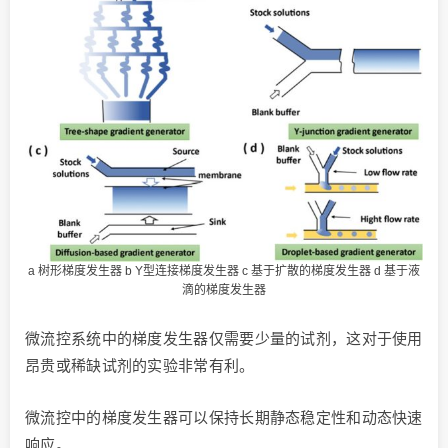
a 树形梯度发生器 b Y型连接梯度发生器 c 基于扩散的梯度发生器 d 基于液
滴的梯度发生器
微流控系统中的梯度发生器仅需要少量的试剂，这对于使用
昂贵或稀缺试剂的实验非常有利。
微流控中的梯度发生器可以保持长期静态稳定性和动态快速
响应。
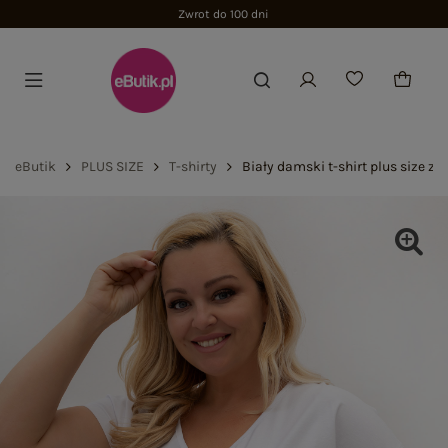
Zwrot do 100 dni
eButik
PLUS SIZE
T-shirty
Biały damski t-shirt plus size 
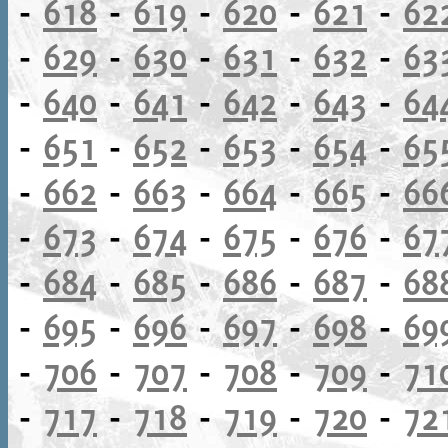
-
618
-
619
-
620
-
621
-
62
-
629
-
630
-
631
-
632
-
63
-
640
-
641
-
642
-
643
-
64
-
651
-
652
-
653
-
654
-
65
-
662
-
663
-
664
-
665
-
66
-
673
-
674
-
675
-
676
-
67
-
684
-
685
-
686
-
687
-
68
-
695
-
696
-
697
-
698
-
69
-
706
-
707
-
708
-
709
-
71
-
717
-
718
-
719
-
720
-
72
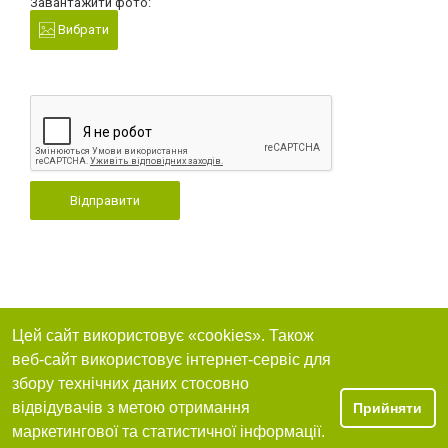
Завантажити фото:
Вибрати
Відправити
Цей сайт використовує «cookies». Також
веб-сайт використовує інтернет-сервіс для
збору технічних даних стосовно
відвідувачів з метою отримання
Прийняти
маркетингової та статистичної інформації.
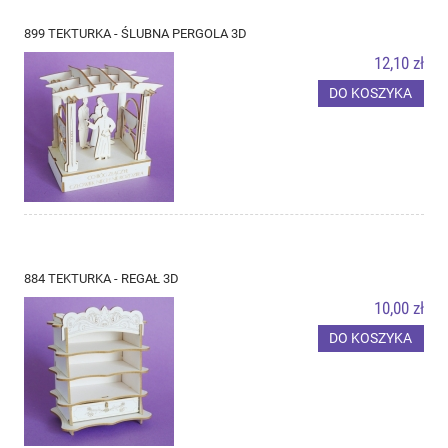
899 TEKTURKA - ŚLUBNA PERGOLA 3D
12,10 zł
DO KOSZYKA
884 TEKTURKA - REGAŁ 3D
10,00 zł
DO KOSZYKA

**EXERCISE DIRECTIONS**
Each record must appear again exactly as written above, without its pictures.

**RESPONSE TO THIS TASK**
a 树形梯度发生器 b Y型连接梯度发生器 c 基于扩散的梯度发生器 d 基于液
滴的梯度发生器
微流控系统中的梯度发生器仅需要少量的试剂，这对于使用
昂贵或稀缺试剂的实验非常有利。
微流控中的梯度发生器可以保持长期静态稳定性和动态快速
响应。
Zwrot do 100 dni
eButik
PLUS SIZE
T-shirty
Biały damski t-shirt plus size 
-
618
-
619
-
620
-
621
-
62
-
629
-
630
-
631
-
632
-
63
-
640
-
641
-
642
-
643
-
64
-
651
-
652
-
653
-
654
-
65
-
662
-
663
-
664
-
665
-
66
-
673
-
674
-
675
-
676
-
67
-
684
-
685
-
686
-
687
-
68
-
695
-
696
-
697
-
698
-
69
-
706
-
707
-
708
-
709
-
71
-
717
-
718
-
719
-
720
-
72
Завантажити фото:
Вибрати
Відправити
Цей сайт використовує «cookies». Також
веб-сайт використовує інтернет-сервіс для
збору технічних даних стосовно
відвідувачів з метою отримання
Прийняти
маркетингової та статистичної інформації.
899 TEKTURKA - ŚLUBNA PERGOLA 3D
12,10 zł
DO KOSZYKA
884 TEKTURKA - REGAŁ 3D
10,00 zł
DO KOSZYKA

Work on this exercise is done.